Души после разлучения с этим телом не
бывают праздны, не остаются без всякого чувства; это
доказывает евангельская притча о богатом и Лазаре
(Лк 16, 22–28), из которых один заслужил блаженное
жилище, т.е. покой на лоне Авраамовом, а другой горит в
нестерпимом жару вечного огня. Если мы захотим обратить
внимание на то, что говорится разбойнику: "ныне же
будешь со Мною в раю" (Лк 23, 43); то ясно будет, что в
душах не только живет прежний разум, но и наслаждаются
они воздаянием по качеству своих дел и заслуг. Ибо Бог
никак не обещал бы ему этого, если бы знал, что душа его
после разлучения с телом лишится чувства или превратится
в ничто. Ибо не плоть, а душа его может войти в рай со
Христом. Надо остерегаться, даже со страхом отвращаться
нечестивого мнения еретиков, которые, не веря, что
Христос в тот же день, в который сходил в ад, мог быть и
в раю, так разделяют следующие слова: истинно говорю
тебе, ныне же, и сделав расстановку, читают: будешь со
Мною в раю; как будто это обещание не тотчас после ухода
из этой жизни исполнилось, а после воскресения Его
исполнится, не понимая того, что до дня Своего
воскресения иудеям, которые думали, будто и Он, подобно
им, подвержен человеческим ограничениям и плотской мощи,
Иисус Христос говорил: "никто не восходил на небо, как
только сшедший с небес Сын Человеческий, сущий на
небесах" (Ин 3, 13). Этим ясно доказывается, что души
умерших не только не лишаются своих чувств, но не теряют
и расположений своих, т.е. надежды и страха, радости и
скорби, и нечто из того, чего ожидают себе на всеобщем
суде, они начинают уже предвкушать, вопреки мнению
некоторых неверных, будто после исхода из этой жизни они
превращаются в ничто, они еще живее становятся и
ревностнее прилепляются к прославлению Бога. И
действительно, если, рассмотрев свидетельства Св.
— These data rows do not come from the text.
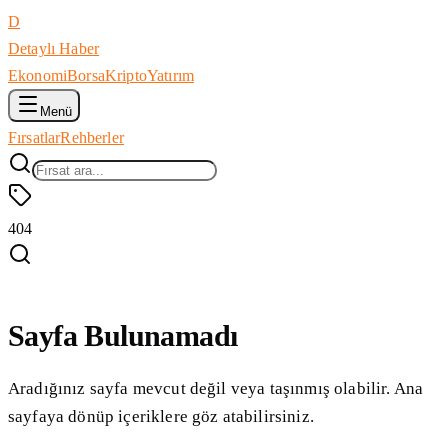
D
Detaylı Haber
Ekonomi
Borsa
Kripto
Yatırım
Menü
Fırsatlar
Rehberler
404
Sayfa Bulunamadı
Aradığınız sayfa mevcut değil veya taşınmış olabilir. Ana
sayfaya dönüp içeriklere göz atabilirsiniz.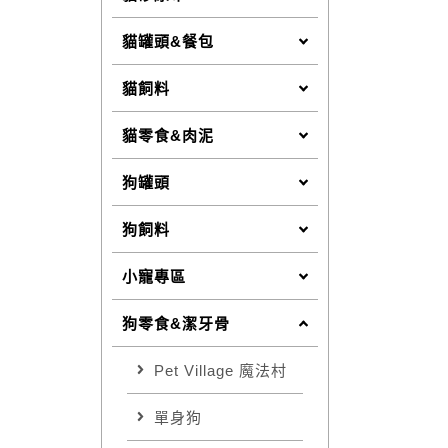
貓罐頭&餐包
貓飼料
貓零食&肉泥
狗罐頭
狗飼料
小寵專區
狗零食&潔牙骨
Pet Village 魔法村
單身狗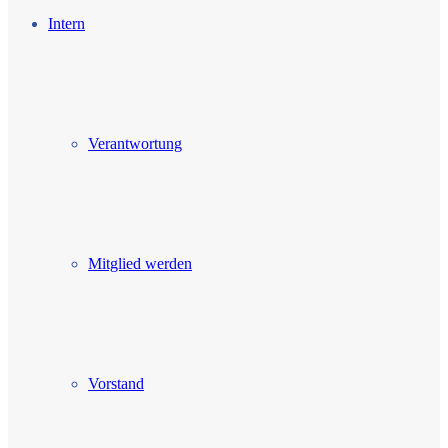
Intern
Verantwortung
Mitglied werden
Vorstand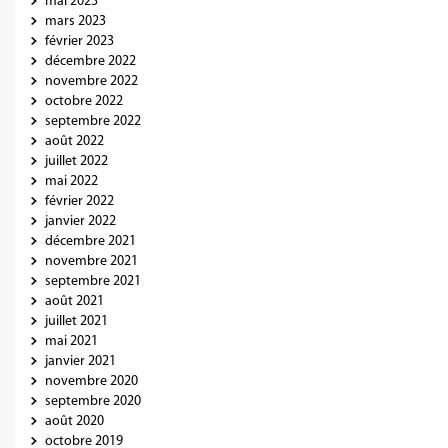
mai 2023
mars 2023
février 2023
décembre 2022
novembre 2022
octobre 2022
septembre 2022
août 2022
juillet 2022
mai 2022
février 2022
janvier 2022
décembre 2021
novembre 2021
septembre 2021
août 2021
juillet 2021
mai 2021
janvier 2021
novembre 2020
septembre 2020
août 2020
octobre 2019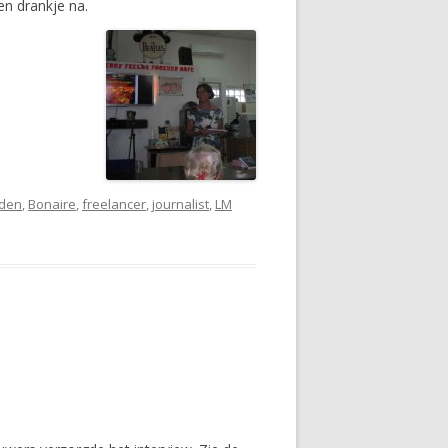
en drankje na.
nden
,
Bonaire
,
freelancer
,
journalist
,
LM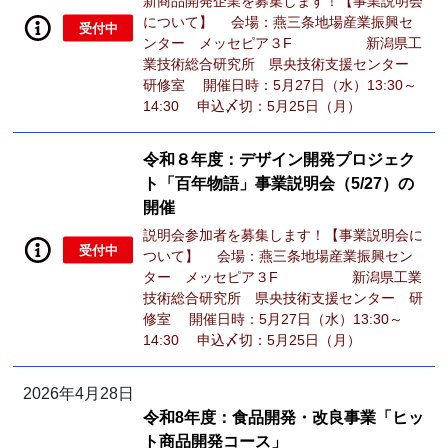
新商品開発企業を募集します！【事業説明会
について】 会場：燕三条地場産業振興セ
受付中
ンター メッセピア３F 新潟県工
業技術総合研究所 県央技術支援センター
研修室 開催日時：5月27日（水）13:30～
14:30 申込〆切：5月25日（月）
令和８年度：デザイン開発プロジェク
ト「百年物語」事業説明会（5/27）の
開催
説明会参加者を募集します！【事業説明会に
受付中
ついて】 会場：燕三条地場産業振興セン
ター メッセピア３F 新潟県工業
技術総合研究所 県央技術支援センター 研
修室 開催日時：5月27日（水）13:30～
14:30 申込〆切：5月25日（月）
2026年4月28日
令和8年度：食品開発・改良事業「ヒッ
ト商品開発コース」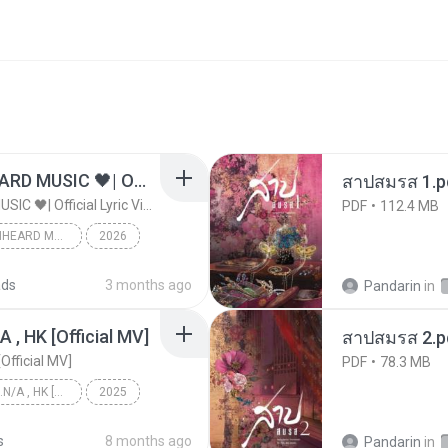
ไม่มีใครรู้ตัวเรา– UNHEARD MUSIC 🖤| Official Lyric Video | เพลงสู้ชีวิต
สาปสมรส 1.p
ไม่มีใครรู้ตัวเรา– UNHEARD MUSIC 🖤| Official Lyric Video | เพลงสู้ชีวิต
PDF
112.4 MB
ไม่มีใครรู้ตัวเรา– UNHEARD MUSIC 🖤| Official Lyric Video | เพลงสู้ชีวิต
2026
c
ads
3 months ago
Pandarin
in
/A , HK [Official MV]
สาปสมรส 2.p
[Official MV]
PDF
78.3 MB
KRK - เธอทิ้งฉันไว้ Ft.N/A , HK [Official MV]
2025
KRK - เธอทิ้งฉันไว้ Ft.N/A , HK [Official MV]
s
8 months ago
Pandarin
in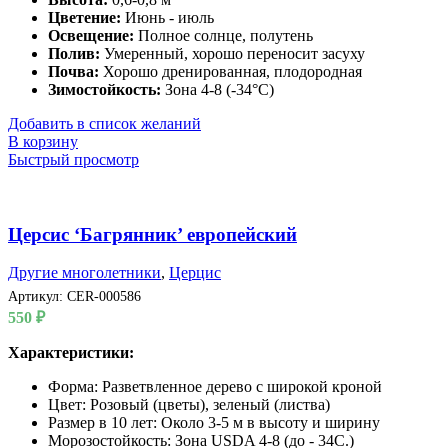
Цветение:
Июнь - июль
Освещение:
Полное солнце, полутень
Полив:
Умеренный, хорошо переносит засуху
Почва:
Хорошо дренированная, плодородная
Зимостойкость:
Зона 4-8 (-34°C)
Добавить в список желаний
В корзину
Быстрый просмотр
Церсис ‘Багрянник’ европейский
Другие многолетники
,
Церцис
Артикул:
CER-000586
550
₽
Характеристики:
Форма: Разветвленное дерево с широкой кроной
Цвет: Розовый (цветы), зеленый (листва)
Размер в 10 лет: Около 3-5 м в высоту и ширину
Морозостойкость: Зона USDA 4-8 (до - 34С.)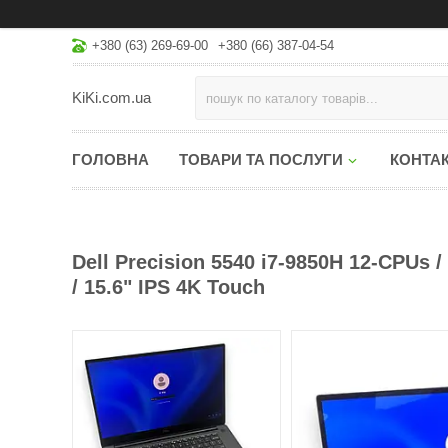
+380 (63) 269-69-00
+380 (66) 387-04-54
KiKi.com.ua
ГОЛОВНА
ТОВАРИ ТА ПОСЛУГИ
КОНТА
Dell Precision 5540 i7-9850H 12-CPUs
/ 15.6" IPS 4K Touch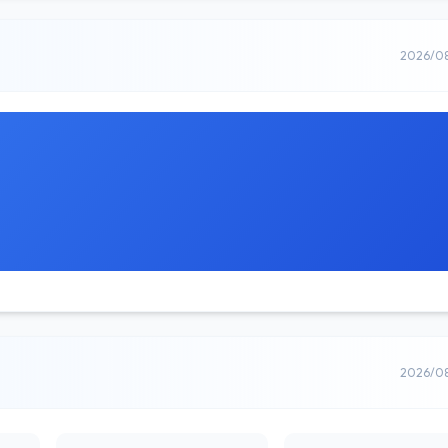
2026/0
2026/0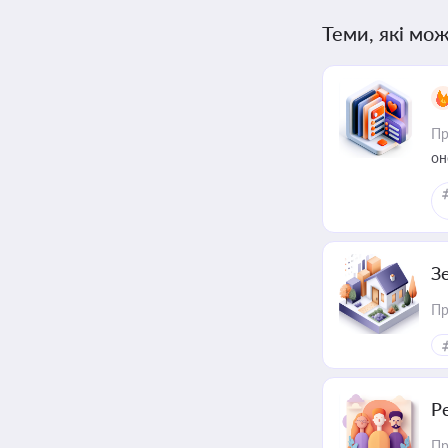
Теми, які мож
Пр
он
З
Пр
Р
Пр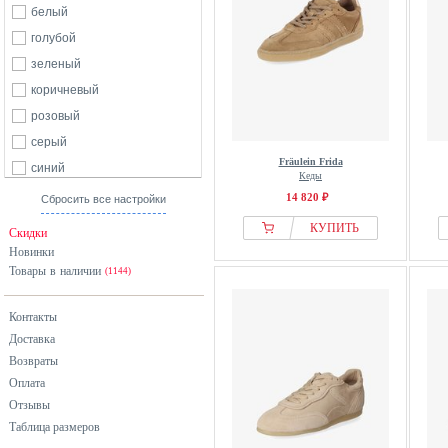
белый
голубой
зеленый
коричневый
розовый
серый
Fräulein Frida
синий
Кеды
хаки
14 820 ₽
Сбросить все настройки
черный
КУПИТЬ
Скидки
Новинки
Товары в наличии
(1144)
Контакты
Доставка
Возвраты
Оплата
Отзывы
Таблица размеров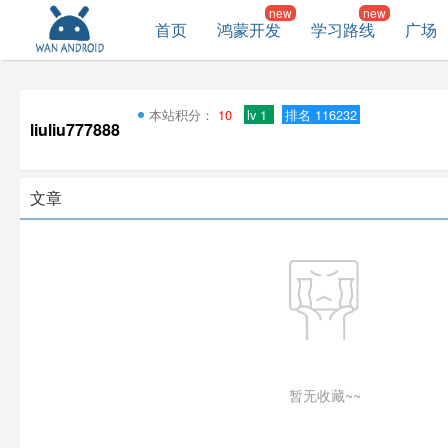
首页
鸿蒙开发
学习路线
广场
本站积分：
10
lv 1
排名 116232
liuliu777888
文章
暂无收藏~~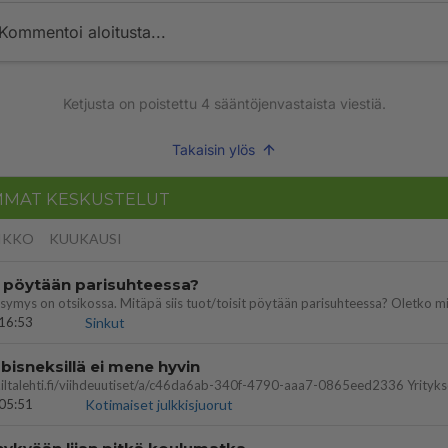
Kommentoi aloitusta...
Ketjusta on poistettu
4
sääntöjenvastaista viestiä.
Takaisin ylös
MMAT KESKUSTELUT
IKKO
KUUKAUSI
t pöytään parisuhteessa?
16:53
Sinkut
bisneksillä ei mene hyvin
05:51
Kotimaiset julkkisjuorut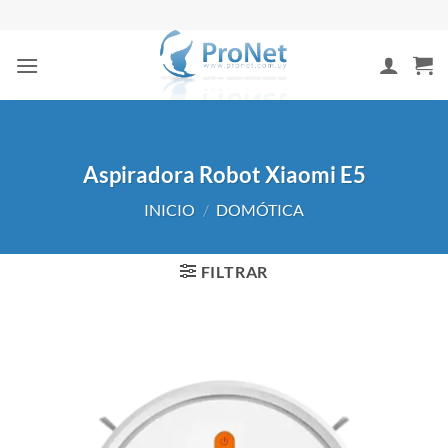
Saltar
al
contenido
Aspiradora Robot Xiaomi E5
INICIO
/
DOMÓTICA
FILTRAR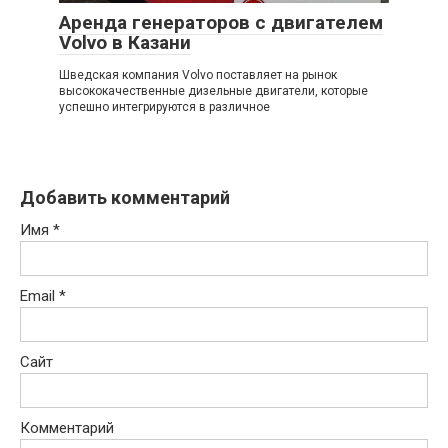
Аренда генераторов с двигателем
Volvo в Казани
Шведская компания Volvo поставляет на рынок
высококачественные дизельные двигатели, которые
успешно интегрируются в различное
Добавить комментарий
Имя
*
Email
*
Сайт
Комментарий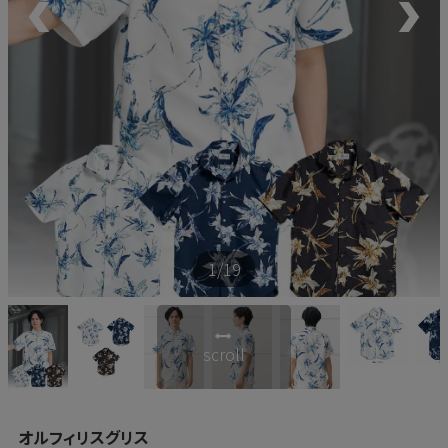
新商品
再入荷商品
アウトレット
サイズから探す
1
/19
レーベルから探す
scroll
オルフィリスグリス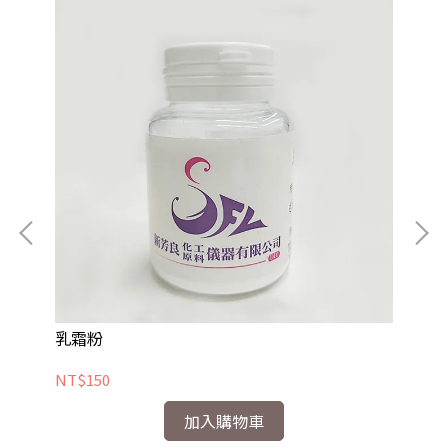
乳霜粉
輔
NT$150
NT
加入購物車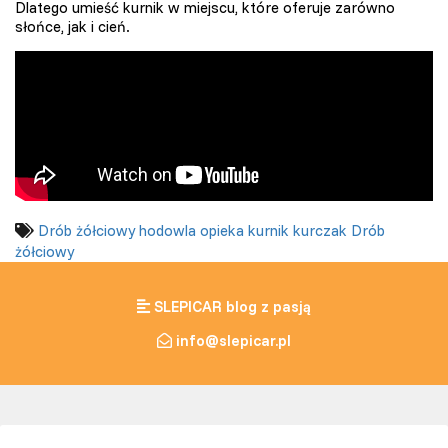
Dlatego umieść kurnik w miejscu, które oferuje zarówno
słońce, jak i cień.
Drób żółciowy
hodowla
opieka
kurnik
kurczak
Drób
żółciowy
SLEPICAR blog z pasją
info@slepicar.pl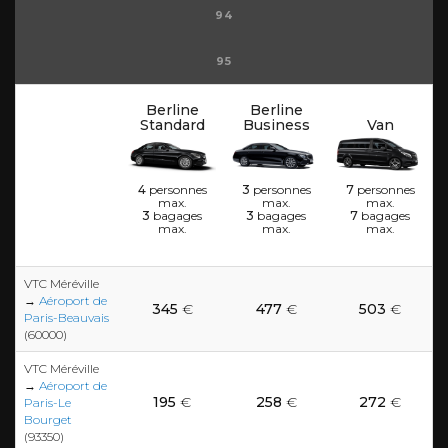
94
95
Berline
Berline
Standard
Business
Van
4
personnes
3
personnes
7
personnes
max.
max.
max.
3
bagages
3
bagages
7
bagages
max.
max.
max.
VTC Méréville
→
Aéroport de
345
€
477
€
503
€
Paris-Beauvais
(60000)
VTC Méréville
→
Aéroport de
195
€
258
€
272
€
Paris-Le
Bourget
(93350)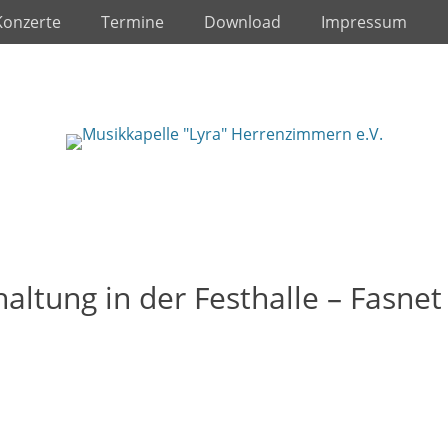
Konzerte
Termine
Download
Impressum
altung in der Festhalle – Fasnet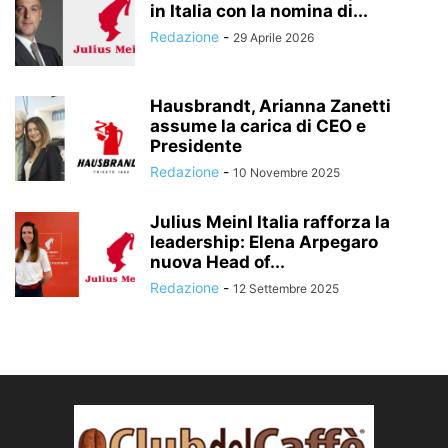
in Italia con la nomina di...
Redazione
-
29 Aprile 2026
Hausbrandt, Arianna Zanetti
assume la carica di CEO e
Presidente
Redazione
-
10 Novembre 2025
Julius Meinl Italia rafforza la
leadership: Elena Arpegaro
nuova Head of...
Redazione
-
12 Settembre 2025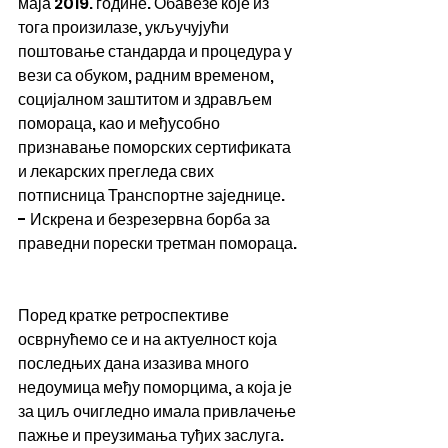
маја 2019. године. Обавезе које из 
тога произилазе, укључујући 
поштовање стандарда и процедура у 
вези са обуком, радним временом, 
социјалном заштитом и здрављем 
помораца, као и међусобно 
признавање поморских сертификата 
и лекарских прегледа свих 
потписница Транспортне заједнице.
- Искрена и безрезервна борба за 
праведни порески третман помораца.
Поред кратке ретроспективе 
осврнућемо се и на актуелност која 
последњих дана изазива много 
недоумица међу поморцима, а која је 
за циљ очигледно имала привлачење 
пажње и преузимања туђих заслуга.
Писания о природе самой души, по мере нашего смысла,
несколько порассуждаем, то не будет ли безумием – хоть
слегка подозревать, что драгоценнейшая часть человека
(т. е. душа), в которой, по блаженному апостолу,
заключается образ Божий и подобие (1Кор 11, 7;
Кол 3, 10), после отложения от этой дебелости телесной,
в которой она находится в настоящей жизни, будто
становится бесчувственной – та, которая, содержа в себе
всякую силу разума, своим причастием даже немое и
бесчувственное вещество плоти делает чувствительным?
Отсюда следует: и свойство самого разума требует того,
чтобы дух после сложения этой плотской дебелости,
которой ныне ослабляется, свои разумные силы привел в
лучшее состояние, восстановил их более чистыми и более
тонкими, а не лишился их. Сказанное нами блаженный
апостол признает настолько истинным, что даже желает из
этой плоти выйти, чтобы после мог теснее соединяться с
Господом, говоря: "имею желание разрешиться и быть со
Христом, потому что это несравненно лучше" (Флп 1, 23).
"И как знаем, что, водворяясь в теле, мы устранены от
Господа, – то мы благодушествуем и желаем лучше выйти из
тела и водвориться у Господа. И потому ревностно
стараемся, водворяясь ли, выходя ли, быть Ему угодными"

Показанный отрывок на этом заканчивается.